Lebih lanjut Brown dan Davis 1973 mengelompokkan tipe-tipe kebakaran hutan dan lahan menjadi tiga tipe kebakaran menurut sebaran vertikal,
yaitu: 1.
Kebakaran bawah ground fire Kebakaran bawah membakar bahan bakar yang ada di bawah permukaan
dimana api membakar bahan-bahan organik yang menjadi lapisan tanah dan menjalar dengan perlahan-lahan. Kebakaran ini tidak dipengaruhi oleh angin
karena lapisan bahan-bahan organik ini bersifat padat, tekstur halus dan tidak dipengaruhi oleh oksigen. Penjalaran api dalam kebakaran bawah ini berjalan
lambat tetapi kontimu dan dapat bertahan dengan panas yang kuat dan tidak menimbulkan api, sehingga sulit untuk dideteksi. Arah dari kebakaran ke segala
arah, sehingga kebakaran bawah mempunyai bentuk penjalaran yang melingkar dan menimbulkan kerusakan beragam karena penjalaran tersebut. Tanda awal dari
terjadinya kebakaran bawah di dalam suatu kawasan adalah adanya asap smoke putih yang keluar dari permukaan tanah, mengakibatkan akar-akar pohon hangus
terbakar dan mati.

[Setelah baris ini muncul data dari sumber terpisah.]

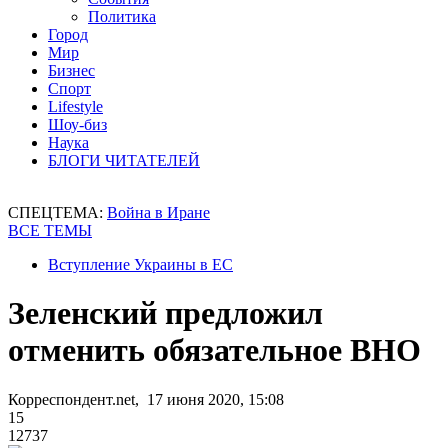
Политика
Город
Мир
Бизнес
Спорт
Lifestyle
Шоу-биз
Наука
БЛОГИ ЧИТАТЕЛЕЙ
СПЕЦТЕМА:
Война в Иране
ВСЕ ТЕМЫ
Вступление Украины в ЕС
Зеленский предложил
отменить обязательное ВНО
Корреспондент.net, 17 июня 2020, 15:08
15
12737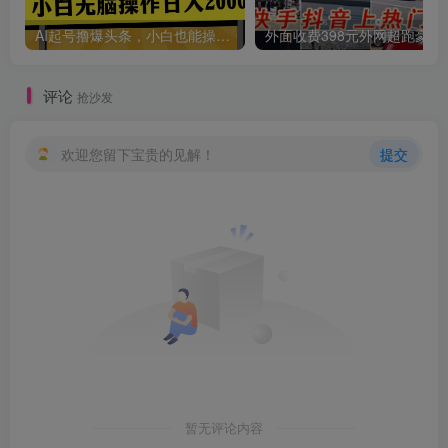
AI起号撸爆头条，小白也能操作，日入2000+
外面收费398元外网
评论
抢沙发
欢迎您留下宝贵的见解！
提交
暂无评论内容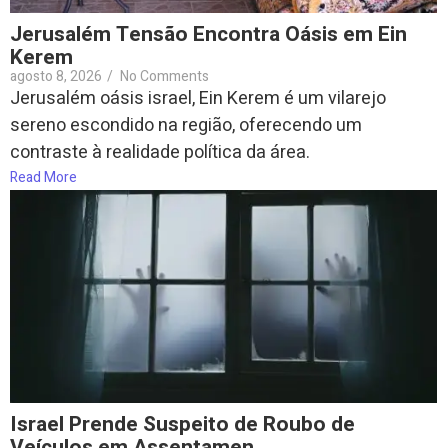
Jerusalém Tensão Encontra Oásis em Ein
Kerem
agosto 8, 2026
/
No Comments
Jerusalém oásis israel, Ein Kerem é um vilarejo
sereno escondido na região, oferecendo um
contraste à realidade política da área.
Read More
Israel Prende Suspeito de Roubo de
Veículos em Assentamen…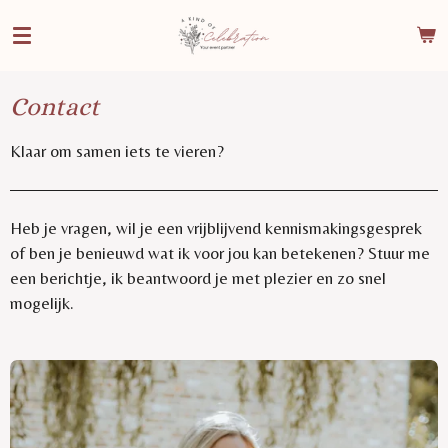
Ga
direct
naar
de
Contact
hoofdinhoud
Klaar om samen iets te vieren?
Heb je vragen, wil je een vrijblijvend kennismakingsgesprek
of ben je benieuwd wat ik voor jou kan betekenen? Stuur me
een berichtje, ik beantwoord je met plezier en zo snel
mogelijk.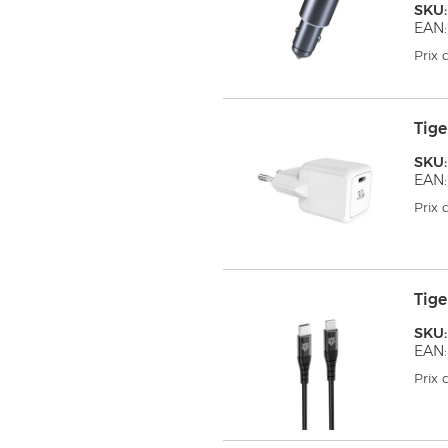
SKU
EAN:
Prix
Tig
SKU
EAN:
Prix
Tig
SKU
EAN:
Prix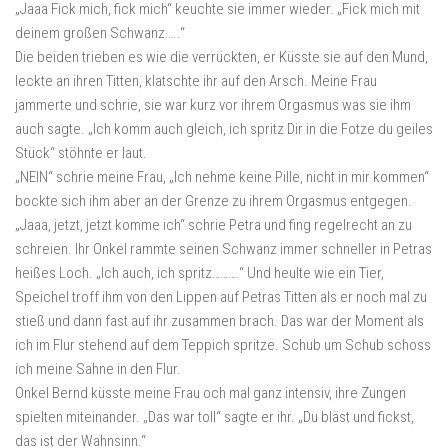
„Jaaa Fick mich, fick mich“ keuchte sie immer wieder. „Fick mich mit
deinem großen Schwanz…..“
Die beiden trieben es wie die verrückten, er Küsste sie auf den Mund,
leckte an ihren Titten, klatschte ihr auf den Arsch. Meine Frau
jammerte und schrie, sie war kurz vor ihrem Orgasmus was sie ihm
auch sagte. „Ich komm auch gleich, ich spritz Dir in die Fotze du geiles
Stück“ stöhnte er laut.
„NEIN“ schrie meine Frau, „Ich nehme keine Pille, nicht in mir kommen“
bockte sich ihm aber an der Grenze zu ihrem Orgasmus entgegen.
„Jaaa, jetzt, jetzt komme ich“ schrie Petra und fing regelrecht an zu
schreien. Ihr Onkel rammte seinen Schwanz immer schneller in Petras
heißes Loch. „Ich auch, ich spritz……….“ Und heulte wie ein Tier,
Speichel troff ihm von den Lippen auf Petras Titten als er noch mal zu
stieß und dann fast auf ihr zusammen brach. Das war der Moment als
ich im Flur stehend auf dem Teppich spritze. Schub um Schub schoss
ich meine Sahne in den Flur.
Onkel Bernd küsste meine Frau och mal ganz intensiv, ihre Zungen
spielten miteinander. „Das war toll“ sagte er ihr. „Du bläst und fickst,
das ist der Wahnsinn.“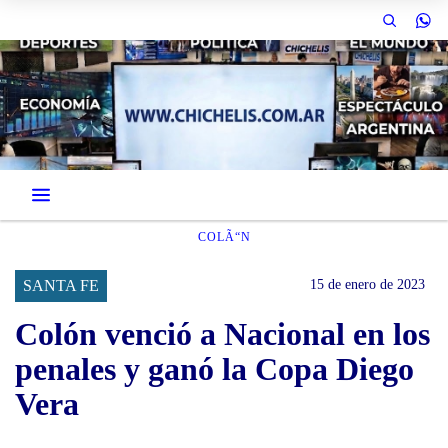
COLÃ“N
SANTA FE
15 de enero de 2023
Colón venció a Nacional en los
penales y ganó la Copa Diego
Vera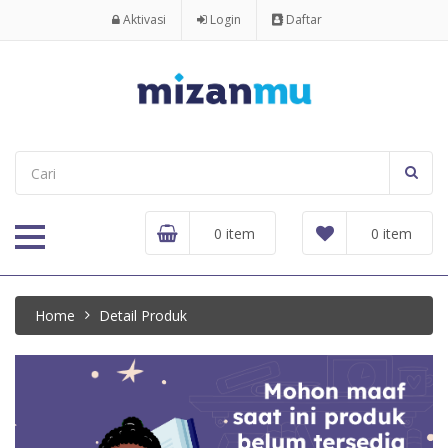
Aktivasi
Login
Daftar
0 item
0 item
Home
Detail Produk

Kebakaran ini biasanya berkombinasi dengan kebakaran permukaan.
2. Kebakaran permukaan surface fire
Kebakaran yang terjadi di permukaan atau lantai hutan ini hanya membakar bahan bakar seperti bahan bakar seperti serasah, rumput, log, dan
anakan seedling beserta komponen jaringan tanaman yang terdapat di lantai hutan. Kebakaran ini paling sering terjadi karena kebakaran hutan terjadi dimulai
dari kebakaran permukaan. Kebakaran ini dapat menjalar pada vegetasi yang lebih tinggi dan penjalarannya dimulai dari permukaan lantai hutan. Kebakaran ini
dihasilkan oleh adanya pengaruh angin dimana permukaan mendapat suplai oksigen yang banyak untuk proses pembakaran. Bentuk dari penjalaran api
lonjong atau elips karena mendapat pengaruh angin. Bila api yang searah dengan
angin maka akan menjalar dengan cepat sedangkan bila berlawanan dengan arah angin penjalaran cenderung lambat. Kebakaran permukaan yang menjalar ke
tanaman pemanjat dapat menghubungkan sampai ke tajuk pohon dan mengakibatkan kebakaran tajuk.
3. Kebakaran tajuk crown fire
Kebakaran ini diawali dengan adanya kebakaran permukaan yang terus menjalar menjadi kebakaran tajuk dimana api mengkonsumsimembakar tajuk-
tajuk pohon, cadangan biji, ranting, dedaunan atau dari semak-semak dan umumnya terjadi pada tegakan conifer. Kebakaran tajuk sangat dipengaruhi oleh
arah angin sehingga kebakaran ini sangat sulit ditanggulangi karena menjalarnya api sangat cepat. Kebakaran tajuk biasanya terjadi dikarenakan adanya api loncat
spot fire menjalar dari pohon yang bertajuk lebih rendah, tajuk tumbuhan bawah, tumbuhan epifitliana atau semak belukar yang ditunjang dengan faktor angin.